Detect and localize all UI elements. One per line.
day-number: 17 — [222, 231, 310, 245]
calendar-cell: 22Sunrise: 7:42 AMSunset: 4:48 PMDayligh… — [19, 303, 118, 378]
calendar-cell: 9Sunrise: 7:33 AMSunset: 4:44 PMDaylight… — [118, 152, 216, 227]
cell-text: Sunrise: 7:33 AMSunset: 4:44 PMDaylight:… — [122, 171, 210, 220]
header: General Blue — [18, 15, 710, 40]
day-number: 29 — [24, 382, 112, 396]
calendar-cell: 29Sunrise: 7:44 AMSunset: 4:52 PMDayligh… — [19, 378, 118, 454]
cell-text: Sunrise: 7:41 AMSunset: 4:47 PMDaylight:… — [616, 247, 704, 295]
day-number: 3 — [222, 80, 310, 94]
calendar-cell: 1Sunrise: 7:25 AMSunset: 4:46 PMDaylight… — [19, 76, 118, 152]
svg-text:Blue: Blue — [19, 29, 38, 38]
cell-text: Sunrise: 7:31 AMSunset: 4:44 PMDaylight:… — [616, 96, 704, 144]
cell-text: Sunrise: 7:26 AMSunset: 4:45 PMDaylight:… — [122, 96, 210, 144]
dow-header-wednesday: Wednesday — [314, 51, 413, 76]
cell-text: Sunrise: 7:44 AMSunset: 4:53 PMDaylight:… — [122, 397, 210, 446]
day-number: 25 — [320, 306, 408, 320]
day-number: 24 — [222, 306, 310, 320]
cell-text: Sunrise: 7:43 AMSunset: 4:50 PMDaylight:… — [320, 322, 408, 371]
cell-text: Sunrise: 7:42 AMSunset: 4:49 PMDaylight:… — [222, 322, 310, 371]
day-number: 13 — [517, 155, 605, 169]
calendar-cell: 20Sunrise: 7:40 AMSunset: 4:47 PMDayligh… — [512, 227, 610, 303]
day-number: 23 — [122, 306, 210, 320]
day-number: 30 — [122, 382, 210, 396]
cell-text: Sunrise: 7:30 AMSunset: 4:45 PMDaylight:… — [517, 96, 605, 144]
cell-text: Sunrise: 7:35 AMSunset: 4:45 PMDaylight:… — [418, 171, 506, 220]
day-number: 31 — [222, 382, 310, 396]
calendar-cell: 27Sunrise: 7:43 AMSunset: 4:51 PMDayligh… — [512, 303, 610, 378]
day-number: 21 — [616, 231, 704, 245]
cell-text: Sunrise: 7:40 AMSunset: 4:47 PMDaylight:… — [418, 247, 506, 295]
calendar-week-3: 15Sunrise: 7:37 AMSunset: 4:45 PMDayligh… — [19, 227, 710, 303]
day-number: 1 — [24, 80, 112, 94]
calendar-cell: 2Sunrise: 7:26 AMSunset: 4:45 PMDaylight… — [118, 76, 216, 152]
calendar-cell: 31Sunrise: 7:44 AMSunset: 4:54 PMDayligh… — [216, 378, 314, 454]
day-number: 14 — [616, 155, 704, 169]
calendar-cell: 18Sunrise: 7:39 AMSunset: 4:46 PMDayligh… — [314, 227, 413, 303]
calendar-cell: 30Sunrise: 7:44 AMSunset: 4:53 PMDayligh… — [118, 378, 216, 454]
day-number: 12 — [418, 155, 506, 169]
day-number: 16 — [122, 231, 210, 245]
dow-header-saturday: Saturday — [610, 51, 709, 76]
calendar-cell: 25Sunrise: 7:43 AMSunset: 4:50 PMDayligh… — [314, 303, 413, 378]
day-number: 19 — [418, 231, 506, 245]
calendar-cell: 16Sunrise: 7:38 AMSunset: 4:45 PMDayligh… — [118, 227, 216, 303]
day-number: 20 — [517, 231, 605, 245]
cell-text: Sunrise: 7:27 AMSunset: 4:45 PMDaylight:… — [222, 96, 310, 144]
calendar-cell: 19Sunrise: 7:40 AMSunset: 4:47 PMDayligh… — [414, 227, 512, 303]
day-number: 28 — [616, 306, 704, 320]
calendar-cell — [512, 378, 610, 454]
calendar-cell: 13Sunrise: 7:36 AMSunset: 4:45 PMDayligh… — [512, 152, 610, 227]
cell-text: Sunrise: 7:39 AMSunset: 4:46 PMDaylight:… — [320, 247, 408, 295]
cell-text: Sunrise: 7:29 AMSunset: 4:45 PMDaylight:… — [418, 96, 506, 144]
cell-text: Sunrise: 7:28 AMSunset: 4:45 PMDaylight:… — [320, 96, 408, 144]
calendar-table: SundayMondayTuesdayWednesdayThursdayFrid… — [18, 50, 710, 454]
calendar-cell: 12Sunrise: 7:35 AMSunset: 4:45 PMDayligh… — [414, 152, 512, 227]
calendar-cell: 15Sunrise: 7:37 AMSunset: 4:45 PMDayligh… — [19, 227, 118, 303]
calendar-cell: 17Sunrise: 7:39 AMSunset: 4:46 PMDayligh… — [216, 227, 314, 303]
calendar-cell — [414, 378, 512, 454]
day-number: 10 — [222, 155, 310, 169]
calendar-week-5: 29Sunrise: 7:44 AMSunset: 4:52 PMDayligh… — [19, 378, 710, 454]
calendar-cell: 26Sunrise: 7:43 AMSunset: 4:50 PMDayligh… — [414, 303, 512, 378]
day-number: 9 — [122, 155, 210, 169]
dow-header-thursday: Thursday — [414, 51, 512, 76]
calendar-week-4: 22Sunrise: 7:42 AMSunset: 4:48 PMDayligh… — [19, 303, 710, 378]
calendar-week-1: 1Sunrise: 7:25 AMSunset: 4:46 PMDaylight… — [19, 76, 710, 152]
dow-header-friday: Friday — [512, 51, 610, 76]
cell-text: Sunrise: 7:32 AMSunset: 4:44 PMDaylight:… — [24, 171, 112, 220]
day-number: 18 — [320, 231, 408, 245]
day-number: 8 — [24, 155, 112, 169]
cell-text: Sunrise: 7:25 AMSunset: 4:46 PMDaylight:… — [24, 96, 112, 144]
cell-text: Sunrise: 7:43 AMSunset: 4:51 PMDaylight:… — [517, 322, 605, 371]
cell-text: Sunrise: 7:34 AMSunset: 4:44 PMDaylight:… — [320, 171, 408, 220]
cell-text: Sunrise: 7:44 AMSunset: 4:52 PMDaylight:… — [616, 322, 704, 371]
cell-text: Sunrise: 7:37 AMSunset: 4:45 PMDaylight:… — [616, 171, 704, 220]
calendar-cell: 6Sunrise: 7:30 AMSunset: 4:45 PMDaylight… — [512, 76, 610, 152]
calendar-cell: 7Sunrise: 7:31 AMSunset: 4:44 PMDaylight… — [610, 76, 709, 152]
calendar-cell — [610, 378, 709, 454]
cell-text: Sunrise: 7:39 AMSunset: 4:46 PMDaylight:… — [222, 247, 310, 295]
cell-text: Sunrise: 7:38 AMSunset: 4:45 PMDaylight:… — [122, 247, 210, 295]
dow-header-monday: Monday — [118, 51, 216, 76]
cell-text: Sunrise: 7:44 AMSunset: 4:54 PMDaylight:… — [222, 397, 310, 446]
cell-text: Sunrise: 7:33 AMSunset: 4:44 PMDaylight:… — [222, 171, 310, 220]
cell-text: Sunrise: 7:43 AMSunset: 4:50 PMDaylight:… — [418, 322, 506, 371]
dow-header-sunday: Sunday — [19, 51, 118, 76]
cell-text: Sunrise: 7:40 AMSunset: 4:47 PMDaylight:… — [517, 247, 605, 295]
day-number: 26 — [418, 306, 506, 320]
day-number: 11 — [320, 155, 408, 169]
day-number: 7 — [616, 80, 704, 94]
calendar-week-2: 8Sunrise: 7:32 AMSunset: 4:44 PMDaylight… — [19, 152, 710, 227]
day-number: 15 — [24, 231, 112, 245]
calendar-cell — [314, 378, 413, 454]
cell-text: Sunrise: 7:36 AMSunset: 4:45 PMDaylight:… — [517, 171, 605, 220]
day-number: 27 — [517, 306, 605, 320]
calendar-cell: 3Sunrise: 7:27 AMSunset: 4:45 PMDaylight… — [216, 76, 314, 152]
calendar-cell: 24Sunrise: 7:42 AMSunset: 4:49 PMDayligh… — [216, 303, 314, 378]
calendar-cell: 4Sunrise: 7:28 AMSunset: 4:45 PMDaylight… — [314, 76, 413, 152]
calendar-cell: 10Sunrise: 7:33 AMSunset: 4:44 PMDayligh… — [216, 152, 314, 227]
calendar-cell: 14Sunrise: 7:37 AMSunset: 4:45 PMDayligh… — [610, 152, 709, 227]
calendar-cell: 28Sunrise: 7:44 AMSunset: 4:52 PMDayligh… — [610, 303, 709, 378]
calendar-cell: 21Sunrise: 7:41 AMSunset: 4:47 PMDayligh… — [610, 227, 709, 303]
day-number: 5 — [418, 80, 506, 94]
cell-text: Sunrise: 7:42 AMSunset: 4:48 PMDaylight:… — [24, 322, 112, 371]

• _What to produce_:
Copy out the lines of the records above in which the string "week" appears.

• _Result of the task_:
calendar-week-3: 15Sunrise: 7:37 AMSunset: 4:45 PMDayligh… — [19, 227, 710, 303]
calendar-week-5: 29Sunrise: 7:44 AMSunset: 4:52 PMDayligh… — [19, 378, 710, 454]
calendar-week-4: 22Sunrise: 7:42 AMSunset: 4:48 PMDayligh… — [19, 303, 710, 378]
calendar-week-1: 1Sunrise: 7:25 AMSunset: 4:46 PMDaylight… — [19, 76, 710, 152]
calendar-week-2: 8Sunrise: 7:32 AMSunset: 4:44 PMDaylight… — [19, 152, 710, 227]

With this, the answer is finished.